A Division Bench of the Delhi High Court recently set aside a single judge’s September 2025 order refusing an interim injunction to WOW Momo Foods, and has restrained the use of the mark “WOW BURGER”, holding that it infringes WOW Momo’s registered trademarks WOW MOMO, WOW DIMSUMS and WOW MOMO INSTANT. [Wow Momo v. Wow Burger]
The judgment was delivered by a Division Bench of Justices C Hari Shankar and Om Prakash Shukla, which allowed the appeal filed by WOW Momo against the dismissal of its interim application in the trademark infringement suit.
The Bench said,
"The idea of combining an exclamation with the mundane reference to the food item is inventive and, consequently, distinctive. To our mind, the learned Single Judge has concentrated on whether WOW, seen as a standalone expression, is, or is not, distinctive, and has, in the process, overlooked the fact that, when used in conjunction with the name of the food item, the combined mark becomes distinctive in nature."
WOW Momo stated that it had coined and adopted the mark WOW! MOMO in 2008 and operates over 600 outlets in more than 30 cities. According to the plaint, WOW Momo discovered in December 2024 that WOW Burger, the first respondent, intended to launch business activities in India using the marks WOW BURGER and related logos. It then moved the Commercial Division of the Delhi High Court, seeking to restrain use of the mark on the ground that it infringed its “WOW” family of trademarks.
The single judge, by an order dated September 12, dismissed the injunction application, holding that “wow” was a common English word lacking distinctiveness and that WOW Momo could not claim monopoly over the term.
Aggrieved, the company filed an appeal before the Division Bench.
Setting aside the order, the Division Bench held that the single judge’s reasoning was flawed, since the distinctiveness of the mark arose from the pairing of the exclamation “WOW” with a food item, not from the word “WOW” alone.
The Court held that the rival mark WOW BURGER was deceptively similar to the appellant’s registered marks and that its use would likely lead consumers to assume an association between the two.
“A consumer of average intelligence and imperfect reflection, who is aware of, or has seen, the appellant’s mark WOW MOMO would, when he later comes across respondent’s mark WOW BURGER, be, at the very least, inclined to presume the existence of an association between the two marks,” the Bench said.
It further held that such likelihood of association would satisfy the test of infringement under Section 29(2)(b) of the Trade Marks Act.

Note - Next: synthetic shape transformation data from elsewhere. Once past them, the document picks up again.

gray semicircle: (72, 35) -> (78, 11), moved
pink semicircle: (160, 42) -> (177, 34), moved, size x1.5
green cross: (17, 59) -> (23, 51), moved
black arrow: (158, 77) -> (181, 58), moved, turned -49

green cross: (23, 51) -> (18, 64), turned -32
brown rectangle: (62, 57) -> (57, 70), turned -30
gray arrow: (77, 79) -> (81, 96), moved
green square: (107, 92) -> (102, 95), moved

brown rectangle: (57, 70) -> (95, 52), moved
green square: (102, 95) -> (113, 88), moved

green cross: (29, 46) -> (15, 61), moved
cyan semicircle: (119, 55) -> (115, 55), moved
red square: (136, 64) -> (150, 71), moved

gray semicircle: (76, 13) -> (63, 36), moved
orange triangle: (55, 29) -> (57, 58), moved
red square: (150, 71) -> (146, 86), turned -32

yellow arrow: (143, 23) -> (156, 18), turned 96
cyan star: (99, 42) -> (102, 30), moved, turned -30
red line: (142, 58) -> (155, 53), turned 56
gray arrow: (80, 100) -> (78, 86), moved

The Court emphasised that differences in design, colour or get-up were immaterial in assessing infringement, which requires a direct comparison of marks.

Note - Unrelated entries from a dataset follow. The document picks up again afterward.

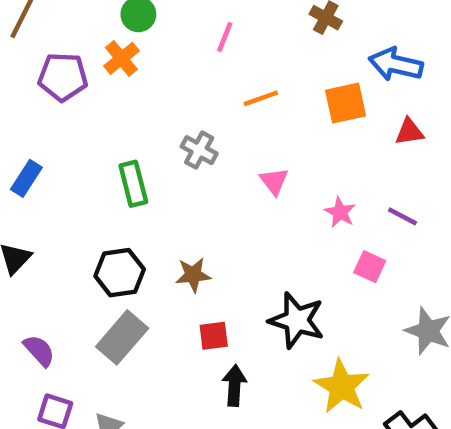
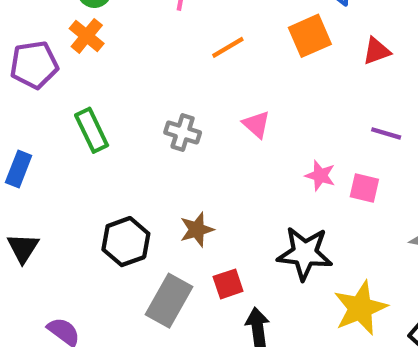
gray cross: (199, 150) -> (183, 132), moved
green rectangle: (133, 184) -> (92, 130), moved
pink star: (340, 212) -> (320, 176), moved
gray rectangle: (122, 337) -> (169, 301), moved
yellow star: (342, 386) -> (360, 308), turned 30

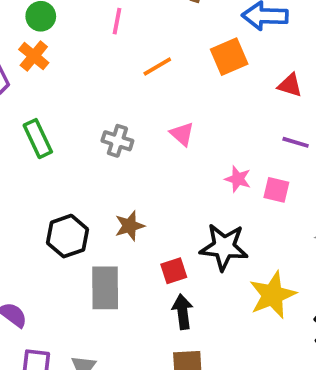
red triangle: (377, 51) -> (290, 85), moved, turned 36
red square: (228, 284) -> (174, 271), moved
gray rectangle: (169, 301) -> (105, 288), turned -30

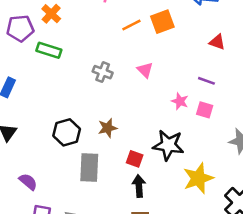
orange square: (229, 57) -> (162, 22), moved
green rectangle: (38, 139) -> (49, 50), moved, turned -50
purple line: (296, 142) -> (206, 81), moved
red square: (174, 271) -> (135, 159), turned 35

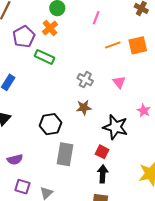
purple pentagon: (20, 28) -> (24, 37), turned -30
brown star: (108, 128) -> (84, 108), moved
black star: (168, 145) -> (115, 127), moved
purple semicircle: (28, 182) -> (15, 159), turned 119

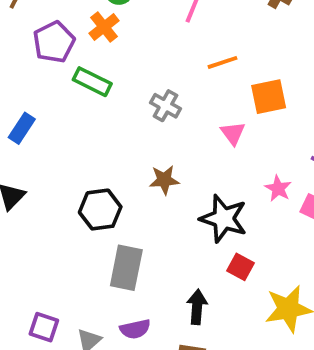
orange square: (138, 45) -> (269, 97), moved
gray cross: (85, 80) -> (165, 106), moved
red square: (102, 152) -> (241, 267), moved
purple semicircle: (15, 159) -> (135, 329), moved

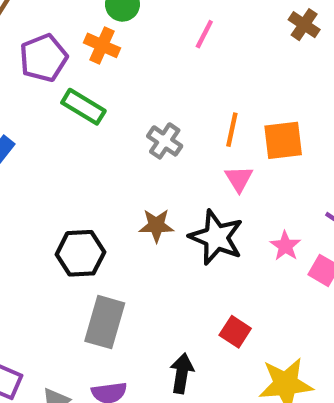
orange cross: (104, 27) -> (102, 45), turned -32
orange line: (222, 62) -> (232, 130), moved, turned -64
black star: (224, 219) -> (216, 237), moved

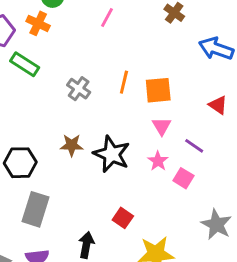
pink triangle: (239, 179) -> (162, 126), moved

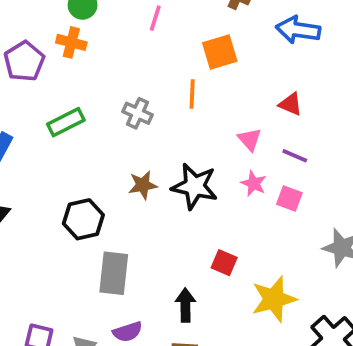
green rectangle: (25, 64) -> (66, 122), moved, turned -48
orange square: (158, 90) -> (220, 52), moved
red triangle: (218, 105) -> (291, 104), moved

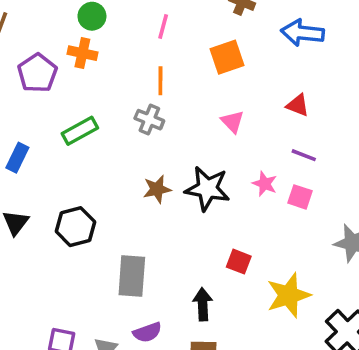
orange line: (192, 94) -> (160, 81), moved
pink triangle: (250, 139) -> (232, 122), moved
black hexagon: (83, 219) -> (75, 227), moved

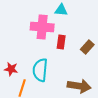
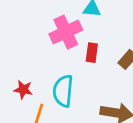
pink cross: (42, 27) -> (66, 32), turned -30

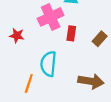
red star: (23, 90) -> (17, 36), moved

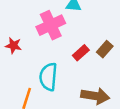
red rectangle: (71, 33) -> (81, 53), moved, turned 40

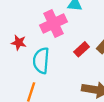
cyan semicircle: (48, 77) -> (41, 61), moved

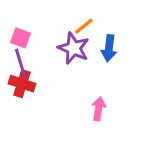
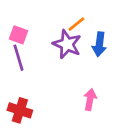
red cross: (22, 84) -> (20, 110), moved

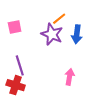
pink square: (18, 35) -> (15, 27), turned -32
purple line: (18, 58) -> (20, 65), moved

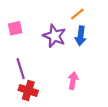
orange line: (59, 19) -> (77, 14), moved
red cross: (16, 85) -> (28, 90), moved

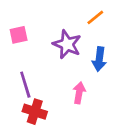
blue arrow: (81, 36) -> (99, 59), moved
pink arrow: (73, 81) -> (79, 93), moved

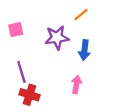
purple star: (67, 44) -> (57, 38), turned -30
pink arrow: (79, 93) -> (76, 84), moved

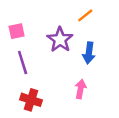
purple star: (57, 38) -> (60, 40), turned -30
purple line: (21, 72) -> (23, 62), moved

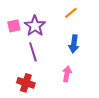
purple star: (60, 40) -> (35, 26), moved
purple line: (23, 62) -> (33, 52), moved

The Division Bench also found that the respondents had replicated the branding concept conceived by WOW Momo by combining the exclamation “WOW” with a food item name to indicate excellence in quality.

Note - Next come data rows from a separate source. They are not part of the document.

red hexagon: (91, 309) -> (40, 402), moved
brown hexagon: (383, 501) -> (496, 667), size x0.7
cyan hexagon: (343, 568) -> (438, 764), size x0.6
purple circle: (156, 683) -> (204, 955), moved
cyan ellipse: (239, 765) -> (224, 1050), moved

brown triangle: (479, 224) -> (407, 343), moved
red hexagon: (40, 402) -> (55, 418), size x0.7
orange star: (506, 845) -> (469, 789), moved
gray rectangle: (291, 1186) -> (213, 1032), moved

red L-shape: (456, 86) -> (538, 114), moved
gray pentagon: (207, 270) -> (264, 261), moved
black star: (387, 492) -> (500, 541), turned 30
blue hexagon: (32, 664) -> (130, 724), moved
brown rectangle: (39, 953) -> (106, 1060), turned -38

“The idea of conveying the message that the food dispensed by it is of optimum quality by combining, with the name of the food item such as MOMO or DIMSUMS, the exclamation WOW would stand replicated if the respondent were to use WOW BURGER,” the judgment stated.
The Court further recognised that WOW Momo’s marks formed a “family of marks” with the prefix “WOW” as the common and dominant feature. The use of “WOW BURGER” by another entity, it said, would naturally lead consumers to believe it was part of the same brand family.
At the same time, the Court clarified that WOW Momo could not claim exclusivity over “WOW” as a standalone mark but that this did not diminish protection for its registered composite marks.
“The absence of any registration for WOW does not, in any manner, erode the appellant’s claim of exclusivity over the mark WOW MOMO or impact its entitlement to relief against infringement… such as WOW BURGER."
WOW Momo was represented by Senior Advocate Dayan Krishnan with Advocates Ankur Sangal, Ankit Arvind, Shashwat Rakshit, Amrit Sharma and Shreedhar Kale from Khaitan & Co.